Banners on the Anchorage Museum of History and Art, seen on March 12, use Indigenous language to inform that the city is part of the Dena'ina homeland. Members of the state council that safeguards Alaska's Indigenous languages are seeking a name change for their group that reflects broader goals than simple preservation. (Photo by Yereth Rosen/Alaska Beacon)
What’s in a name? For the council given the responsibility of safeguarding Alaska’s Indigenous languages, a name change could reflect a broader purpose.
Under legislation pending in the state House, House Bill 26, the Alaska Native Language Preservation and Advisory Council would be renamed to sometime more general: the Alaska Native Language Council.
It might seem a simple change, but it’s meaningful, said the bill’s sponsor, Rep. Andi Story, D-Juneau, one of two legislators who are non-voting members of the council.
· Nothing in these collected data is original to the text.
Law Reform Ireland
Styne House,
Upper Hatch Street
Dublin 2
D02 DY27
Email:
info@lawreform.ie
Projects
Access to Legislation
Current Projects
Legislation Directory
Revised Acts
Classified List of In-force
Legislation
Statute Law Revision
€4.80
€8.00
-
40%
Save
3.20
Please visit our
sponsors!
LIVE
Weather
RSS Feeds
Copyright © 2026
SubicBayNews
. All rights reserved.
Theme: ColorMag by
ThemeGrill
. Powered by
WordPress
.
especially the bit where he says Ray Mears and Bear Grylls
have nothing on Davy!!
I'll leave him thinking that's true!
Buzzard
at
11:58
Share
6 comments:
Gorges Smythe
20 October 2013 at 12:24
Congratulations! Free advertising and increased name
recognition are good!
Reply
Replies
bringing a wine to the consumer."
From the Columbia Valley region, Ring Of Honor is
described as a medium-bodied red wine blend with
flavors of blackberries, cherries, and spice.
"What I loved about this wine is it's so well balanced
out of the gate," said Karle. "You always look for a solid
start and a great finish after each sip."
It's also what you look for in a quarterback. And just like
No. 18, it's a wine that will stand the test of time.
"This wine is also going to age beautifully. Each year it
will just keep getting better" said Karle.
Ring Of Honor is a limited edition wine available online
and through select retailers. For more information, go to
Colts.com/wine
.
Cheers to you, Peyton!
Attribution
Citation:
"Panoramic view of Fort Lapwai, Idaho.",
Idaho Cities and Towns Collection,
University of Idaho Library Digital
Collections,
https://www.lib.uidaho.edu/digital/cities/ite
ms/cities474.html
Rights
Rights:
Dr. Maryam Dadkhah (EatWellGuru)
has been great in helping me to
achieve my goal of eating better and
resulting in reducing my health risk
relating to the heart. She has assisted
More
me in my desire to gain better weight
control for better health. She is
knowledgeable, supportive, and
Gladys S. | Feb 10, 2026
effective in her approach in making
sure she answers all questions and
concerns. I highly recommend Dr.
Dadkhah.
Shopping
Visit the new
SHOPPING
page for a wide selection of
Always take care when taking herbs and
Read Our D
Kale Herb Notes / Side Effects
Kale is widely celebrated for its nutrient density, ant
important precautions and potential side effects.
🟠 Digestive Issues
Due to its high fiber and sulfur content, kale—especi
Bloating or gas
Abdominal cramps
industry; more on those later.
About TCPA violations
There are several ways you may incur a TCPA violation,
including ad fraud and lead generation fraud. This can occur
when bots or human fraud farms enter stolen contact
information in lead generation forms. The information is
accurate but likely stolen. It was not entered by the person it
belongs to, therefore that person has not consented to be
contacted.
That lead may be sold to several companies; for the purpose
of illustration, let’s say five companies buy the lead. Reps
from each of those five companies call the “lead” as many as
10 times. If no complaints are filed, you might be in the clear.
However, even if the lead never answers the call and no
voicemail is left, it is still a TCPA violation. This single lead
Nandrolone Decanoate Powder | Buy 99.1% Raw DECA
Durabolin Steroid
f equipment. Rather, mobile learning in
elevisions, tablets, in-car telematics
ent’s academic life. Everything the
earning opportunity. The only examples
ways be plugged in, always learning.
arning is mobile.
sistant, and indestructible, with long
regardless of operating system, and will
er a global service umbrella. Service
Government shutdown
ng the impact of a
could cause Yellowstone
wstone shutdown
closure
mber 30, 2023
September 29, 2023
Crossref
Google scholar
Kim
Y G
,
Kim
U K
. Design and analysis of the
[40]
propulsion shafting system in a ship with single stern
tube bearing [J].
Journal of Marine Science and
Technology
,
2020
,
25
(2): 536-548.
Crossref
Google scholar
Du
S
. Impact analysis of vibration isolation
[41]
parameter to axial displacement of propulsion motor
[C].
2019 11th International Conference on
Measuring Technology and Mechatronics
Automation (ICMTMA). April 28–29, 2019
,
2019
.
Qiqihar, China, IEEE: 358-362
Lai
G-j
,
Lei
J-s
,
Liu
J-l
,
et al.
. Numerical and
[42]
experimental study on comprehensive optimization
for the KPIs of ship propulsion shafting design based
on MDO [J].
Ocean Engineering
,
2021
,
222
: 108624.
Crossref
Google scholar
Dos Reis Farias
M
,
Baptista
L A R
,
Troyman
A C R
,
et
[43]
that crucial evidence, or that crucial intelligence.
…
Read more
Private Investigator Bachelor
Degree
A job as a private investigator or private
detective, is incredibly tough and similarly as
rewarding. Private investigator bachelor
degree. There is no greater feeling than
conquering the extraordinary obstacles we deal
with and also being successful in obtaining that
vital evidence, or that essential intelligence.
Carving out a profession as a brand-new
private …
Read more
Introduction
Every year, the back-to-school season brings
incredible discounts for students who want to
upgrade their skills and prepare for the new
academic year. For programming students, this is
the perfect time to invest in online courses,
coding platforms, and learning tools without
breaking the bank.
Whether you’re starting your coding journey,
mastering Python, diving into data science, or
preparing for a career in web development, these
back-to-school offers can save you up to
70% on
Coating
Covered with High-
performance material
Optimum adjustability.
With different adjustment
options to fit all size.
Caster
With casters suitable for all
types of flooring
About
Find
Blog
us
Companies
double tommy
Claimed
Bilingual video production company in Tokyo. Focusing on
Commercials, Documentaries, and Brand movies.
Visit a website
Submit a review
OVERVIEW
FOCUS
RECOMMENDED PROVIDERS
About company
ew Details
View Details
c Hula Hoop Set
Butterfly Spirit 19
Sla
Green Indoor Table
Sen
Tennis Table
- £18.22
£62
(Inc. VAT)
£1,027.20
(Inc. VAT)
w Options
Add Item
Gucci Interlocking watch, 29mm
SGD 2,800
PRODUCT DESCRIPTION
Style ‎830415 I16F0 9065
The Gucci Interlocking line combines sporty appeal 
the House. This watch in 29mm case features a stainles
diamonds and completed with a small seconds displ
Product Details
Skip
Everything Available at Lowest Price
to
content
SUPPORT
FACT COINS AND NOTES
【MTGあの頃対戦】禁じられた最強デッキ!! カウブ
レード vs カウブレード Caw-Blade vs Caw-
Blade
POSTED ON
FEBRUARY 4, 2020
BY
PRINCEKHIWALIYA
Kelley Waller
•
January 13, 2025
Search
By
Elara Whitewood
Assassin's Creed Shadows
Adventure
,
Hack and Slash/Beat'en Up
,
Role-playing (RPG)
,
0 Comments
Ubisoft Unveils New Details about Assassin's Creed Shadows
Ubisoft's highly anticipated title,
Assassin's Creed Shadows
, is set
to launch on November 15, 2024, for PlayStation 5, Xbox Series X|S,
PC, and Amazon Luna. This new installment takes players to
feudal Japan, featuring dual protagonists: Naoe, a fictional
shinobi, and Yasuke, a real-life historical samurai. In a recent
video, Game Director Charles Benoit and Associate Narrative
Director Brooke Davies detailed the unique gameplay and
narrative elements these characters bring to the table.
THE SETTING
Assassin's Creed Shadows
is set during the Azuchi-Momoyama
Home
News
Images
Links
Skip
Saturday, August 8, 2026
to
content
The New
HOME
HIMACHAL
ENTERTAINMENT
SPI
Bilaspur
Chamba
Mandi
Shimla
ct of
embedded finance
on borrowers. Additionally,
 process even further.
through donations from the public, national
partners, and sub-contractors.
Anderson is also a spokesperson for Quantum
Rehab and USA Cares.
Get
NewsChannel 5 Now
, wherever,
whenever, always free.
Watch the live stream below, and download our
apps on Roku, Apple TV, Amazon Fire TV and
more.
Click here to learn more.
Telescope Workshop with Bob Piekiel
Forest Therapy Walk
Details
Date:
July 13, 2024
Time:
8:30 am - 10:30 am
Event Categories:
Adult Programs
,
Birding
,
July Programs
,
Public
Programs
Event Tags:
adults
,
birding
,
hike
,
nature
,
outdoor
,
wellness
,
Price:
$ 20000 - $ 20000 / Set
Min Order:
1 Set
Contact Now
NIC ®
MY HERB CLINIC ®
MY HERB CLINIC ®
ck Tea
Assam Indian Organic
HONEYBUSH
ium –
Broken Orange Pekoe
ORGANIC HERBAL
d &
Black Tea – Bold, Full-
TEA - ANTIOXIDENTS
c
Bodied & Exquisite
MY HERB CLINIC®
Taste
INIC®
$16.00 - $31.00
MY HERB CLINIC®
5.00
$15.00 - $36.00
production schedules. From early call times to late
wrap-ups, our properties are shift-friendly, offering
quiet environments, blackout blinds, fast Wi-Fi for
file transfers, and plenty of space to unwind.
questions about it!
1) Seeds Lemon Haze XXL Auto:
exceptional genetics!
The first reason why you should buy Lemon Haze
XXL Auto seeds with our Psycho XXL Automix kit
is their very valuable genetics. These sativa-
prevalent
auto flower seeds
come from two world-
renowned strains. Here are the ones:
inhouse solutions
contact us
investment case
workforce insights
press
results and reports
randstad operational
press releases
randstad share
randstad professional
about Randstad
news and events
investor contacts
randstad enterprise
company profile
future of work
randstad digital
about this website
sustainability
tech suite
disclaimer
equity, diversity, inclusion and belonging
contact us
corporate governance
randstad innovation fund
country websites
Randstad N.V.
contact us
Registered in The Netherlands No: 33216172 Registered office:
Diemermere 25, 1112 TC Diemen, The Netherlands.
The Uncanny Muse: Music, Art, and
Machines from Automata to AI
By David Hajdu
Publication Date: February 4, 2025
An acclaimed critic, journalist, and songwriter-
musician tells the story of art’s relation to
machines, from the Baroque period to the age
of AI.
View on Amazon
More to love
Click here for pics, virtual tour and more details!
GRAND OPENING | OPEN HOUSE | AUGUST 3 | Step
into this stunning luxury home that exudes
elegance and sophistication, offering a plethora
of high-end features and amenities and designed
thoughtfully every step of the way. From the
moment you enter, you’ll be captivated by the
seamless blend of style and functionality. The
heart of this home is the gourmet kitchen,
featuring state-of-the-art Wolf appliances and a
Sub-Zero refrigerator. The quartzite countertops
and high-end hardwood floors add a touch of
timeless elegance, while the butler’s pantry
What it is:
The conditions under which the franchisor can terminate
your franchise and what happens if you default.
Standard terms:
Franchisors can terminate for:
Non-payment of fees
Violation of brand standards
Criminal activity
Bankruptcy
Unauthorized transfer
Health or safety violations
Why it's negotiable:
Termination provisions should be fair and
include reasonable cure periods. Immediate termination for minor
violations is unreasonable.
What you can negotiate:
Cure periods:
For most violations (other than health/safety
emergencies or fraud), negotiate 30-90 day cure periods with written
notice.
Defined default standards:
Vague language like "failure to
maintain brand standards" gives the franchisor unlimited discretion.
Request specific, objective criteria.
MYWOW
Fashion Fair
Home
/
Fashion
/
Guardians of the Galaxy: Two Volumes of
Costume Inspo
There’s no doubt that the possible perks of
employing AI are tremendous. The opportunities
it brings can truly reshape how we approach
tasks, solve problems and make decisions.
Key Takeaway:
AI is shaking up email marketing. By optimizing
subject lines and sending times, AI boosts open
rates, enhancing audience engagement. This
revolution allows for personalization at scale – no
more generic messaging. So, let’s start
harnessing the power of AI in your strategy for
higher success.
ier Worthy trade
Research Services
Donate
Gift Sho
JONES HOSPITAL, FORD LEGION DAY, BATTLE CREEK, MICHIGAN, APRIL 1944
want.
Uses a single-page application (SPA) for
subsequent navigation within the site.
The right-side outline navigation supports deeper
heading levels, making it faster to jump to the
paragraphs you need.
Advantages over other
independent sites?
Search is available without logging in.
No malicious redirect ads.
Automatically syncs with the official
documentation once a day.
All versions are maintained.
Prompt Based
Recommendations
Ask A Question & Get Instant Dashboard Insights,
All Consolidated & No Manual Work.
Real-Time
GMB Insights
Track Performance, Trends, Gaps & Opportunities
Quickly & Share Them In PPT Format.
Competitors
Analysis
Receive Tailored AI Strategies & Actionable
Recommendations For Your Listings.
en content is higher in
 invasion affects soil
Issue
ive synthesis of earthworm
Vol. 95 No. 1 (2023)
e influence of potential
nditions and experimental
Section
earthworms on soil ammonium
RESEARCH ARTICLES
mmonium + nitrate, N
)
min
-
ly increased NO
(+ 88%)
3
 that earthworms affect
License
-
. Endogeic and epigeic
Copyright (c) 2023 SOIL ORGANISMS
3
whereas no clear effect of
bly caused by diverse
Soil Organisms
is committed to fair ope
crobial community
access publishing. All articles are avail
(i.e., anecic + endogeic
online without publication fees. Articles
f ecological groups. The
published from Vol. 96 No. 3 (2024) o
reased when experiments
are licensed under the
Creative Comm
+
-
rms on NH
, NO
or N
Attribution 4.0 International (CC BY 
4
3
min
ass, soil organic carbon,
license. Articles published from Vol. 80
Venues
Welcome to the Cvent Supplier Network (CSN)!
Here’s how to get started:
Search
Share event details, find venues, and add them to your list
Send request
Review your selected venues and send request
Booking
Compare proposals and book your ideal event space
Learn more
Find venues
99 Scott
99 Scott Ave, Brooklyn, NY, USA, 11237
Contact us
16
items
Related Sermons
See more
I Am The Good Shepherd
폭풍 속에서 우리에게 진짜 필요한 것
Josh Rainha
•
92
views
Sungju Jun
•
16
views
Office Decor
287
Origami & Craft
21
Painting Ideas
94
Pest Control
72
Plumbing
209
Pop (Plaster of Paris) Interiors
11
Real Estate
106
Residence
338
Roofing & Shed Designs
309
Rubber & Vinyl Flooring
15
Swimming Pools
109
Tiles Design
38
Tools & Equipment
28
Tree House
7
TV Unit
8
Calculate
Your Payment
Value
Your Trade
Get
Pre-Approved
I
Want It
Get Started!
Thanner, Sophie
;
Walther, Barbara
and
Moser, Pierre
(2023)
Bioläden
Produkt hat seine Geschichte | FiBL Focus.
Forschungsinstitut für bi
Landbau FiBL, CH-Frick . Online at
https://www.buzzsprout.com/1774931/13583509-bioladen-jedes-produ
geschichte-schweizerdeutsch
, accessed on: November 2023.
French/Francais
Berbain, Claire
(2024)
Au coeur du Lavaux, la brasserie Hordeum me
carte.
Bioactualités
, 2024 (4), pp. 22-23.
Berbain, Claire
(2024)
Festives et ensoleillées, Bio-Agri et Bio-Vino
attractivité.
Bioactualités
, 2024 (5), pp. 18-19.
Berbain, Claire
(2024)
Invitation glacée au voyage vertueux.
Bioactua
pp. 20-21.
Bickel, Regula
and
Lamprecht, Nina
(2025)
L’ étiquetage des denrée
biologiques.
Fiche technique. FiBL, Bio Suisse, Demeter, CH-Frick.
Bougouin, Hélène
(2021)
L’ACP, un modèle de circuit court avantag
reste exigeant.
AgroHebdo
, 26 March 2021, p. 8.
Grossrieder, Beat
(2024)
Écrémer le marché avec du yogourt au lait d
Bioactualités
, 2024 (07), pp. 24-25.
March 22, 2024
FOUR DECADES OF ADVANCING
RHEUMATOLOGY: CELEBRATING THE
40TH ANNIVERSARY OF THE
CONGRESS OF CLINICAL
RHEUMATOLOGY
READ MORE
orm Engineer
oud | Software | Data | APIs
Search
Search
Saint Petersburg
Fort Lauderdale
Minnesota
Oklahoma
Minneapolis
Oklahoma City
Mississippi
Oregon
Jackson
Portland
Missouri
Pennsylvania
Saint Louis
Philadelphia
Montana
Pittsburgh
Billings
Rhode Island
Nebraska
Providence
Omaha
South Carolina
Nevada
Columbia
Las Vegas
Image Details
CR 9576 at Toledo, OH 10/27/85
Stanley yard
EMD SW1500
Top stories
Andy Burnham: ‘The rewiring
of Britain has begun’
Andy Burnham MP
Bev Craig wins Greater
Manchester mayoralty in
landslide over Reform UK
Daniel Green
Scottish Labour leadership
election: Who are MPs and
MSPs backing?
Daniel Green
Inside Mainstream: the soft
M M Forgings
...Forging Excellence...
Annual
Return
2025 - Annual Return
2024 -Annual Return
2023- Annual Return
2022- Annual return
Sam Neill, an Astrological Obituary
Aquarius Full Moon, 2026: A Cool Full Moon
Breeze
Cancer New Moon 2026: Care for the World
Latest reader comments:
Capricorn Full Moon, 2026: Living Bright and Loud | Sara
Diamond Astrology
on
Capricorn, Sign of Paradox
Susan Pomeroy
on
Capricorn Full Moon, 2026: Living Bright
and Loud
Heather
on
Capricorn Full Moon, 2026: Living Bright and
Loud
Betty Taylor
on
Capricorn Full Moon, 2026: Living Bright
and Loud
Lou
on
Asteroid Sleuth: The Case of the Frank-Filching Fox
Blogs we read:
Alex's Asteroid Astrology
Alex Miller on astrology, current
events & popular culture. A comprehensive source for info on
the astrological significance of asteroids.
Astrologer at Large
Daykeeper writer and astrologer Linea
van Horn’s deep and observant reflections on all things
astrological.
The shortened name “better reflects the broad and vital work the council does,” Story said on Monday during a hearing of the House Tribal Affairs Special Committee.
In a committee hearing last Wednesday, X̱’unei Lance Twitchell, the council’s chair, gave a more detailed explanation of the desired name change.
“Preservation is a term that is important to the work that we do, but it only involves documenting the language so we can hold onto the knowledge and the ability of current speakers,” said Twitchell, who is an author and a professor of Alaska Native languages at the University of Alaska Southeast. “Revitalization is also what we do, which involves, in my mind, two things: one, protecting the speakers that you have while creating new ones, and two, ensuring that our languages are languages of power and use. Reclamation is also what we do, which is making sure that our languages are used in a wide variety of social and physical spaces.”
“Changing it to Council for Alaska Native Languages provides a clear and understandable title for every Alaskan to recognize, especially our language bearers on whom we rely to sustain and maintain all our languages of Alaska,” Charles said in testimony on Monday. “Keeping it simple benefits all of Alaska in recognizing what the council does and what the council does for all our languages.”
Another provision of the bill would expand the council to seven voting members from the current five. Story said that is important to securing “more breadth of experience” with Alaska’s 23 Indigenous languages.
A bill signed into law in 2014 recognized 20 Indigenous languages as official in Alaska, but that list inadvertently omitted three languages, Twitchell said in testimony Wednesday.
A pending amendment to House Bill 26 – yet to be submitted – would fill out the list to the full 23 languages.
Recognized as official Alaska languages since 2014 are Inupiaq, Siberian Yupik, Central Alaskan Yup’ik, Alutiiq, Unangax, Dena’ina, Deg Xinag, Holikachuk, Koyukon, Upper Kuskokwim, Gwich’in, Tanana, Upper Tanana, Tanacross, Hän, Ahtna, Eyak, Tlingit, Haida and Tsimshian.
The pending amendment would break the Dene languages currently grouped together as “Tanana” into two, the Benhti Kokhwt’ana Kenaga’, or Lower Tanana, and Sahcheeg xut’een xneege’, or Middle Tanana, said Miranda Worl, a staffer for Story. The amendment would also add Cup’ig, currently listed as a subset of Central Alaskan Yup’ik, and Wetał, a language also called Ts’etsa’ut, she said.